In this sense, do you feel I have much of a case here? To discuss steps, here are the events that took place:1. Email was sent to different group alias
2. Email was 'supposedly' forwarded onto off-domain account (personal account)
3. This was brought to the attention to myself by indirect manager first and then direct manager
4. Light warning was given to not do so again
5. No evidence was provided, despite asked for evidence
6. This was brought to light again a few weeks later, manager instructs that I will be dismissed by end of week
7. Mid-week I receive an email from HR regarding investigation meeting to take place
8. Account and defence was provided during investigation meeting
9. Was told to stay out of work for a few weeks while investigation was taking place
10. Phone call from manager asking how my exit went, despite no formal indication that I was being let off, as I was instructed to wait for something formal from HR. Was told to find a job to cover myself.
11. I handed in my resignation to HR as I found a new job, not one I wished to start but felt pressured and very worried of being labeled as 'dismissed'.
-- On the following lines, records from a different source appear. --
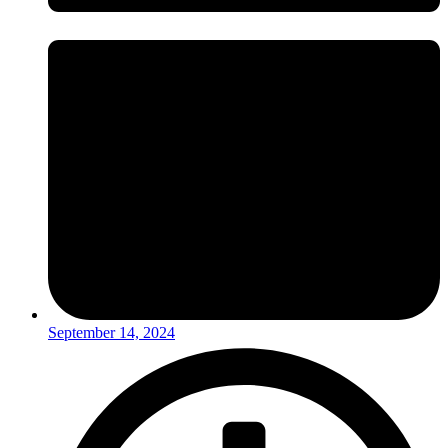
September 14, 2024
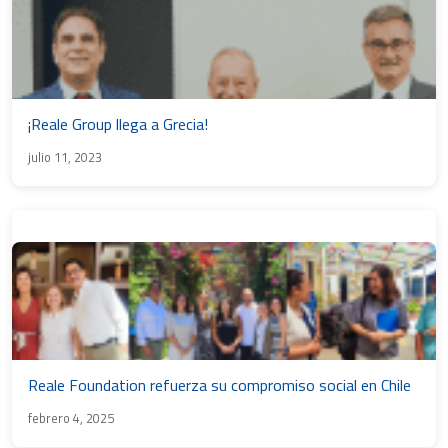
¡Reale Group llega a Grecia!
julio 11, 2023
Reale Foundation refuerza su compromiso social en Chile
febrero 4, 2025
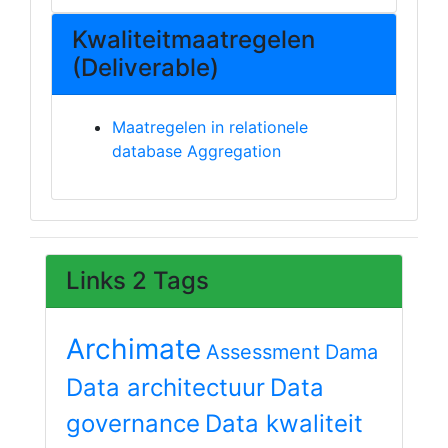
Kwaliteitmaatregelen
(Deliverable)
Maatregelen in relationele
database Aggregation
Links 2 Tags
Archimate
Assessment
Dama
Data architectuur
Data
governance
Data kwaliteit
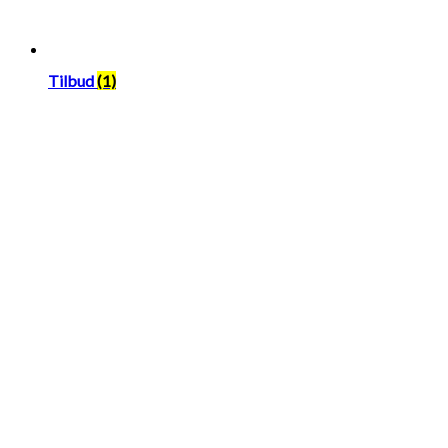
Tilbud
(1)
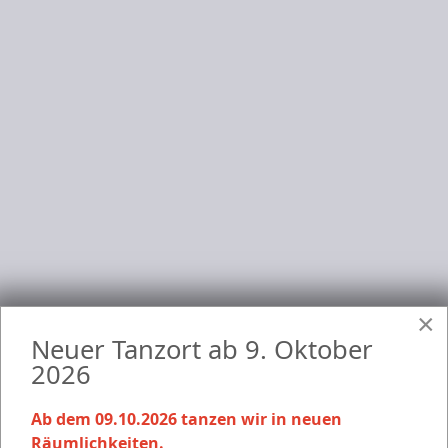
Anmelden
Terminkalender
×
Nach
Nach
Nach
Heute
Suche
G
Neuer Tanzort ab 9. Oktober
Jahr
Monat
Woche
Events für
2026
Sonntag, 16. November 2025
Ab dem 09.10.2026 tanzen wir in neuen
Räumlichkeiten.
Keine Termine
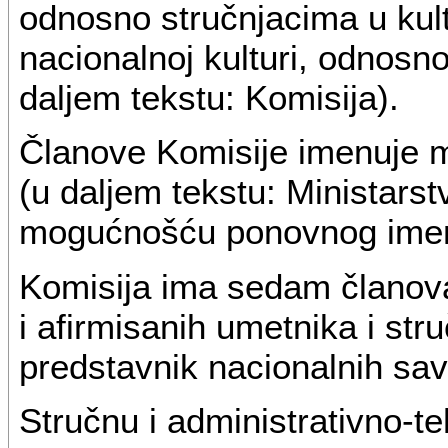
odnosno stručnjacima u kult
nacionalnoj kulturi, odnosno
daljem tekstu: Komisija).
Članove Komisije imenuje m
(u daljem tekstu: Ministars
mogućnošću ponovnog ime
Komisija ima sedam članova 
i afirmisanih umetnika i stru
predstavnik nacionalnih sav
Stručnu i administrativno-t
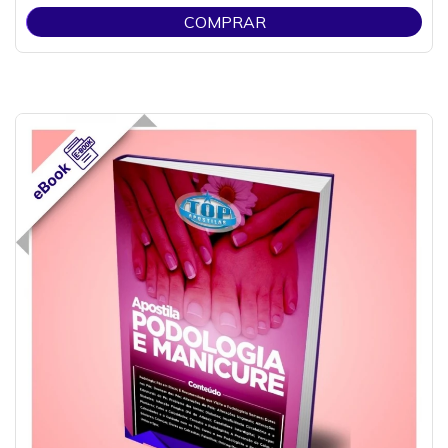
COMPRAR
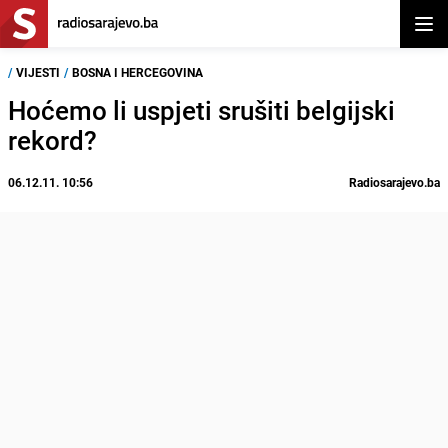
Otvor
/
VIJESTI
/
BOSNA I HERCEGOVINA
Hoćemo li uspjeti srušiti belgijski
rekord?
06.12.11. 10:56
Radiosarajevo.ba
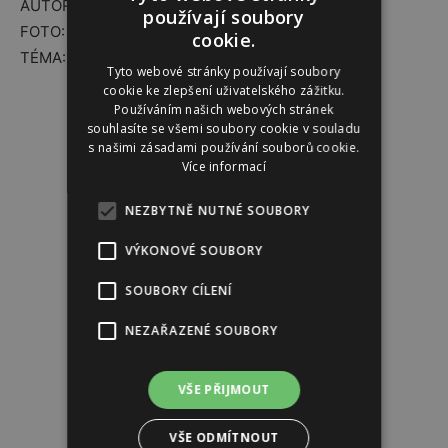
AUTOR: LUCIE ŠALÉOVÁ
používají soubory
FOTO: VYGENEROVÁNO PŘES AI
cookie.
TÉMA:
ČASOPIS INSTINKT
Tyto webové stránky používají soubory
Reklama
cookie ke zlepšení uživatelského zážitku.
Používáním našich webových stránek
souhlasíte se všemi soubory cookie v souladu
s našimi zásadami používání souborů cookie.
Více informací
NEZBYTNĚ NUTNÉ SOUBORY
VÝKONOVÉ SOUBORY
SOUBORY CÍLENÍ
NEZAŘAZENÉ SOUBORY
VŠE PŘIJMOUT
VŠE ODMÍTNOUT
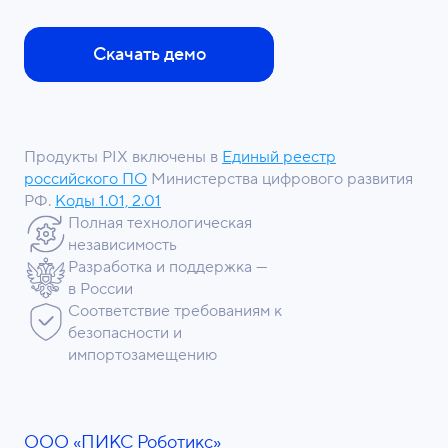
Скачать демо
Продукты PIX включены в
Единый реестр
российского ПО
Министерства цифрового развития
РФ.
Коды 1.01, 2.01
Полная технологическая
независимость
Разработка и поддержка —
в России
Соответствие требованиям к
безопасности и
импортозамещению
ООО «ПИКС Роботикс»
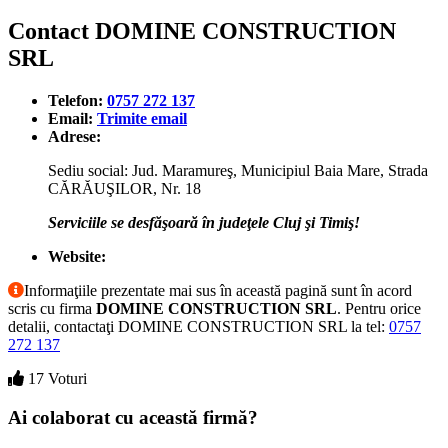
Contact DOMINE CONSTRUCTION
SRL
Telefon:
0757 272 137
Email:
Trimite email
Adrese:
Sediu social: Jud. Maramureş, Municipiul Baia Mare, Strada
CĂRĂUŞILOR, Nr. 18
Serviciile se desfăşoară în judeţele Cluj şi Timiş!
Website:
Informaţiile prezentate mai sus în această pagină sunt în acord
scris cu firma
DOMINE CONSTRUCTION SRL
. Pentru orice
detalii, contactaţi DOMINE CONSTRUCTION SRL la tel:
0757
272 137
17 Voturi
Ai colaborat cu această firmă?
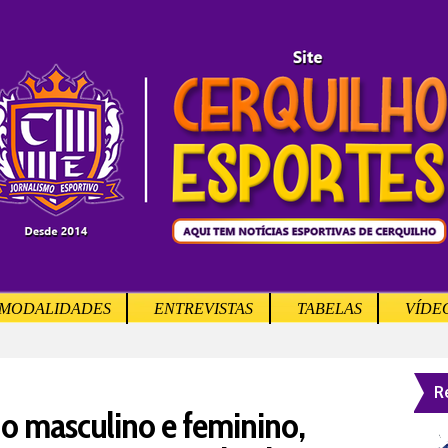
MODALIDADES
ENTREVISTAS
TABELAS
VÍDE
R
o masculino e feminino,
12. Exited from company this Tuesday
13. Received mail from HR regarding investigation, was told investigation was closed due to my resignation
Expert:  Ben Jones replied 9 months ago.
ok so in the circumstances you cannot claim unfair dismissal as you were not dismissed and instead you would be looking at constructive dismissal, which is were you are forced to resign. There were certainly procedural failures which suggest that the employer was not following a fair procedure - telling you that you would be dismissed even before any investigation or disciplinary took place, and following up in tat when not even a disciplinary had taken place. So you would have had a reason to resign in the circumstances. As things stand now, a new feature in the employment tribunal’s claims process is mandatory early conciliation with ACAS. This requires prospective claimants to notify ACAS and provide details of their intended claim and they would then try to negotiate between the claimant and respondent to seek out of court settlement in order to avoid having to take the claim to the tribunal. It is possible for the parties to refuse to engage in these negotiations, or that they are unsuccessful, in which case they would get permission to proceed with making the claim in the tribunal. If negotiations are initiated and settlement is reached, then the claimant would agree not to proceed with the claim in return for the agreed financial settlement. The conciliation procedure and the form to fill in can be found here: https://ec.acas.org.uk/Submission/SingleClaimantPage In terms of the time limits within which a claim must be presented, the early conciliation process places a ‘stop’ on that and the time between notifying ACAS and them issuing permission to proceed with the claim would not count for the purposes of these time limits.